Question

reflect the figure over the line y = -\frac{1}{3}x - 1. plot all of the points of the reflected figure. you may click a plotted point to delete it.

Explanation:

Step1: Recall reflection formula

For a point $(x_0,y_0)$ reflected over the line $y = mx + c$ (here $m=-\frac{1}{3}, c = - 1$), the general - formula for reflection involves finding the perpendicular distance from the point to the line and then using the mid - point and slope relationships. First, find the equation of the line perpendicular to $y=-\frac{1}{3}x - 1$. The slope of the perpendicular line is $m'=3$ (since the product of slopes of two perpendicular lines is $- 1$).

Step2: Let the point on the figure be $(x_0,y_0)$

The equation of the line perpendicular to $y =-\frac{1}{3}x - 1$ passing through $(x_0,y_0)$ is $y - y_0=3(x - x_0)$, or $y=3x+(y_0 - 3x_0)$.

Step3: Find the intersection point of the two lines

Set $-\frac{1}{3}x - 1=3x+(y_0 - 3x_0)$. Solve for $x$:
\[

$$\begin{align*} -\frac{1}{3}x-1&=3x+(y_0 - 3x_0)\\ -\frac{1}{3}x-3x&=y_0 - 3x_0 + 1\\ -\frac{1 + 9}{3}x&=y_0 - 3x_0+1\\ x&=-\frac{3}{10}(y_0 - 3x_0 + 1) \end{align*}$$

\]
Substitute $x$ into $y =-\frac{1}{3}x - 1$ to get $y$.
Let the intersection point of the two lines be $(x_1,y_1)$.

Step4: Use the mid - point formula

If the original point is $(x_0,y_0)$ and the reflected point is $(x_2,y_2)$, then the mid - point of the line segment joining them $(\frac{x_0 + x_2}{2},\frac{y_0 + y_2}{2})$ is the intersection point $(x_1,y_1)$. So $x_1=\frac{x_0 + x_2}{2}$ and $y_1=\frac{y_0 + y_2}{2}$. We can solve for $x_2$ and $y_2$: $x_2 = 2x_1 - x_0$ and $y_2=2y_1 - y_0$.
Repeat this process for each vertex of the given polygon to find the vertices of the reflected polygon.

Since the vertices of the original polygon are not given numerically, we cannot provide the exact numerical coordinates of the reflected points.

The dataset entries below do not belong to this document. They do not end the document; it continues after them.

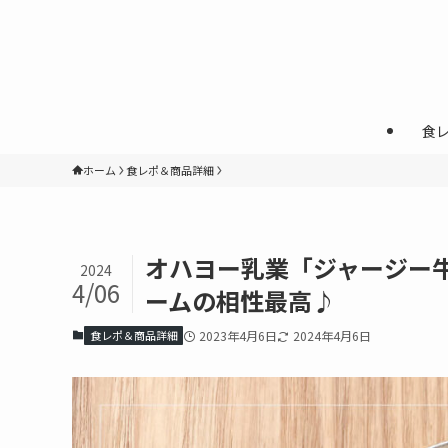
食
ホーム
食レポ＆商品詳細
オハヨー乳業「ジャージー
2024
4/06
ームの相性最高♪
食レポ＆商品詳細
2023年4月6日
2024年4月6日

But the general procedure to find the reflected figure over the line $y =-\frac{1}{3}x - 1$ is as above.

If we assume a vertex of the original polygon is $(x_0,y_0)$:

1. The equation of the perpendicular line is $y - y_0=3(x - x_0)$.
2. Solve the system of equations

$$\begin{cases}y=-\frac{1}{3}x - 1\\y = 3x+(y_0 - 3x_0)\end{cases}$$

for the intersection point $(x_1,y_1)$.

1. Use the mid - point formula $x_1=\frac{x_0 + x_2}{2}$ and $y_1=\frac{y_0 + y_2}{2}$ to find the coordinates $(x_2,y_2)$ of the reflected point.

Answer:

The steps to find the reflected figure are as above. To get the actual points, the coordinates of the vertices of the original figure need to be known and the above - mentioned calculations need to be carried out for each vertex.